Jialiang Zhang,Haoran Liu,Danshi Li,Xinqiang Yu,Haoran Geng,Yufei Ding,Jiayi Chen,He Wang
Abstract:Grasping in cluttered scenes remains highly challenging for dexterous hands due to the scarcity of data. To address this problem, we present a large-scale synthetic benchmark, encompassing 1319 objects, 8270 scenes, and 427 million grasps. Beyond benchmarking, we also propose a novel two-stage grasping method that learns efficiently from data by using a diffusion model that conditions on local geometry. Our proposed generative method outperforms all baselines in simulation experiments. Furthermore, with the aid of test-time-depth restoration, our method demonstrates zero-shot sim-to-real transfer, attaining 90.7% real-world dexterous grasping success rate in cluttered scenes.
What problem does this paper attempt to address?
This paper attempts to address the challenges in dexterous grasping in cluttered scenes, especially in the case of data scarcity. Specifically, the paper mainly solves the following problems:
1. **Data Scarcity Problem**: Existing datasets are either too small, or contain loosely - placed objects, or rely on simple search methods, all of which limit the development of algorithms. To solve this problem, the authors propose a large - scale synthetic benchmark dataset, DexGraspNet 2.0, which contains 1,319 objects, 8,270 scenes and 427 million grasping labels.

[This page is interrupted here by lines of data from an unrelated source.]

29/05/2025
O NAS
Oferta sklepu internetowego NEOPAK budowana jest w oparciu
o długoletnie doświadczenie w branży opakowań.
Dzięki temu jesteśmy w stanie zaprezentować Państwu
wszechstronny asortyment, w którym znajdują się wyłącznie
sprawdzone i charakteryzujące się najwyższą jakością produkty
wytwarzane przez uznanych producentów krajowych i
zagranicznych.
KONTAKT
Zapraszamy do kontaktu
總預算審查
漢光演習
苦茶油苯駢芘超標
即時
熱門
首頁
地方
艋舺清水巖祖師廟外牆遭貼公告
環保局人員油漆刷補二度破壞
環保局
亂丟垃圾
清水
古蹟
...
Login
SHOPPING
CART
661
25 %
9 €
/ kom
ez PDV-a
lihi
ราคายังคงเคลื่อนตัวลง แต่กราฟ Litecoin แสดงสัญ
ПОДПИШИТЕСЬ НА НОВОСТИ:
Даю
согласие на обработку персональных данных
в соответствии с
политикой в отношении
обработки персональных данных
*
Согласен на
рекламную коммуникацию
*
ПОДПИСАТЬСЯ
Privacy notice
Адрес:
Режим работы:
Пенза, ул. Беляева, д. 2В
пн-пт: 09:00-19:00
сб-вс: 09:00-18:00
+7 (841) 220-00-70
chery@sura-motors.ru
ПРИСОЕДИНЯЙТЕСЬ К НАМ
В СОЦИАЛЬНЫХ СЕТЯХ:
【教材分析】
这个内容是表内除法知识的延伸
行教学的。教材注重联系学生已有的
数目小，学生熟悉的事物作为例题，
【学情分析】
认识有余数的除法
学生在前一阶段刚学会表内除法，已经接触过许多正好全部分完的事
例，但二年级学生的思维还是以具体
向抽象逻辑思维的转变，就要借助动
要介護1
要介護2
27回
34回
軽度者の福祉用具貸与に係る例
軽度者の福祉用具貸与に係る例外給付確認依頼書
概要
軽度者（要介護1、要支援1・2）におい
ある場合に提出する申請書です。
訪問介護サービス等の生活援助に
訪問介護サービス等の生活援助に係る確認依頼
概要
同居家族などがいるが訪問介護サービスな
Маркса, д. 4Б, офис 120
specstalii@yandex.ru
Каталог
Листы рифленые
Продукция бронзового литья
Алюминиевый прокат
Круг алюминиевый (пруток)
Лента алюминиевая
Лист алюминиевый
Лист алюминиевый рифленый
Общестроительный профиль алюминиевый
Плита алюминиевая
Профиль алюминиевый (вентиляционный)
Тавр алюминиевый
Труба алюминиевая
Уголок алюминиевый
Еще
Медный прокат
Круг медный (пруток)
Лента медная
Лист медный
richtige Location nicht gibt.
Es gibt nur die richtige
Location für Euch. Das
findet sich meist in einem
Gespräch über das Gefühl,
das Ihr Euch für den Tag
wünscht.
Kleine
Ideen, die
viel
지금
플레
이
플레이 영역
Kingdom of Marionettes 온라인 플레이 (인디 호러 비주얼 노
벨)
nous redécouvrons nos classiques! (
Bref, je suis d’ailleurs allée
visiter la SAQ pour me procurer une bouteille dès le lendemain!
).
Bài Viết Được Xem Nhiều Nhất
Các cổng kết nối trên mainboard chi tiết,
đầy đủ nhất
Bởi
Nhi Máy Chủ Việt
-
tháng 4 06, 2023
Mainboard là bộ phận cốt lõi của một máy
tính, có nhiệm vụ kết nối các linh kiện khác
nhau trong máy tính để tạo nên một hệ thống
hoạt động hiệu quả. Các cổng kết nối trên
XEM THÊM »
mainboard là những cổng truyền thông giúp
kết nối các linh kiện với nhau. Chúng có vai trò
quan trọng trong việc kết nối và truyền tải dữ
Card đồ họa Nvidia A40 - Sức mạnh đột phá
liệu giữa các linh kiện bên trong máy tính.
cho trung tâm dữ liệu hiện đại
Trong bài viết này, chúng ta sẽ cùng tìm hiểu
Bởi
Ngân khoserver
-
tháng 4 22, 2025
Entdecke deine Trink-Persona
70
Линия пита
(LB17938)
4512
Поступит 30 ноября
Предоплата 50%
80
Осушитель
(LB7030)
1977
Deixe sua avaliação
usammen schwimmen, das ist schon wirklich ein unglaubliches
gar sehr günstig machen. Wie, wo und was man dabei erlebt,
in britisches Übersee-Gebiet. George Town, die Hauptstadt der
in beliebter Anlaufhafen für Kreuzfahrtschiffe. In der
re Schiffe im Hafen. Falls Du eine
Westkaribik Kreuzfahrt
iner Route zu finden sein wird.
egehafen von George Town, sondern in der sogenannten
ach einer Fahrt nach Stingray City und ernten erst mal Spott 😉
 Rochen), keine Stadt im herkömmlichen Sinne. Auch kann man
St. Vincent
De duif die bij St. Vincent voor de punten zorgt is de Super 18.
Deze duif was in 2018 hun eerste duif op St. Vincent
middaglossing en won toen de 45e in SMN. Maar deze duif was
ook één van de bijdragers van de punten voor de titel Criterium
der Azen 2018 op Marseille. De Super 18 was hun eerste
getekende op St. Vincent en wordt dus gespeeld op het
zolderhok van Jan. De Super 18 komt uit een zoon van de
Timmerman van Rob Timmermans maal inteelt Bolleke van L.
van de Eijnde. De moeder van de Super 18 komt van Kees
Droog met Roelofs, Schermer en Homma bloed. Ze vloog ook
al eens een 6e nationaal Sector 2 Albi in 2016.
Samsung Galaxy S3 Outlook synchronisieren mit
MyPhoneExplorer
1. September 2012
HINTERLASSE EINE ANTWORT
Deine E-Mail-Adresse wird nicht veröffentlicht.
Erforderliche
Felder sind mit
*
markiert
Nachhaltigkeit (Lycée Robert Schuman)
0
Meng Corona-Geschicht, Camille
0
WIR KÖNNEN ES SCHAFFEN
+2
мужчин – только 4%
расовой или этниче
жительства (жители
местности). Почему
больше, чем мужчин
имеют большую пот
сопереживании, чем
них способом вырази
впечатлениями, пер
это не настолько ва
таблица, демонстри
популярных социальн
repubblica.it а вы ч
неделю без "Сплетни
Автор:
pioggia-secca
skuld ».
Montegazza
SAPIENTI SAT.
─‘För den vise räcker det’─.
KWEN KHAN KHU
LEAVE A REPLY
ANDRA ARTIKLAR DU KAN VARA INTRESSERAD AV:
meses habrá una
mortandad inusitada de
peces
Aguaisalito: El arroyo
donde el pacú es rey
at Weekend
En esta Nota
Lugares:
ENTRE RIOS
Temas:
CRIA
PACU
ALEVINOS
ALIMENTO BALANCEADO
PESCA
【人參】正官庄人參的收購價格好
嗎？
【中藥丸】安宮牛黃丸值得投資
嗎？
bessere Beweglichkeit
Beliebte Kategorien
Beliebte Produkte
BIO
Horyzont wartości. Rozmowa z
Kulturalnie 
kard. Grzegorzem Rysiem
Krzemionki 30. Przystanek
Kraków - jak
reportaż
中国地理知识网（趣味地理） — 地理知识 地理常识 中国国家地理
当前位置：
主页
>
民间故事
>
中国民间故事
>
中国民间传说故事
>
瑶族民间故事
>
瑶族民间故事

2. **Grasping Distribution in Complex Scenes**: The effective grasping distribution in cluttered scenes is very complex. Methods that directly regress grasping parameters often converge to the average or median pose, resulting in penetration or inaccurate contact. For this reason, the authors propose a method based on a generative model, which can predict the grasping pose distribution according to local geometric features, thus better handling multi - modal grasping distributions.
3. **Generalization Ability**: The observational variation in cluttered scenes is much greater than that in single - object grasping tasks, which places higher requirements on the generalization ability of the model. By using a generative model conditioned on local features, the authors' method can better utilize the diverse local geometric variations in the dataset, thereby improving the generalization ability to new objects and new scenes.
### Main Contributions
1. **Large - Scale Synthetic Benchmark Dataset**: DexGraspNet 2.0 contains 1,319 objects, 8,270 scenes and 427 million grasping labels, and is one of the largest dexterous grasping datasets currently available.
2. **Two - Stage Grasping Method**: A two - stage grasping method is proposed, which uses a diffusion model to efficiently learn the grasping pose distribution based on local point features.
3. **Systematic Evaluation and Verification**: The effectiveness of the design choices is verified through systematic simulation experiments and ablation studies, and a 90.7% success rate is achieved in the real world, demonstrating the practicality of this method.
### Summary
By constructing a large - scale synthetic dataset and proposing a two - stage grasping method based on a generative model, this paper successfully solves the data scarcity and complex distribution problems faced by dexterous grasping in cluttered scenes, and significantly improves the generalization ability of the model.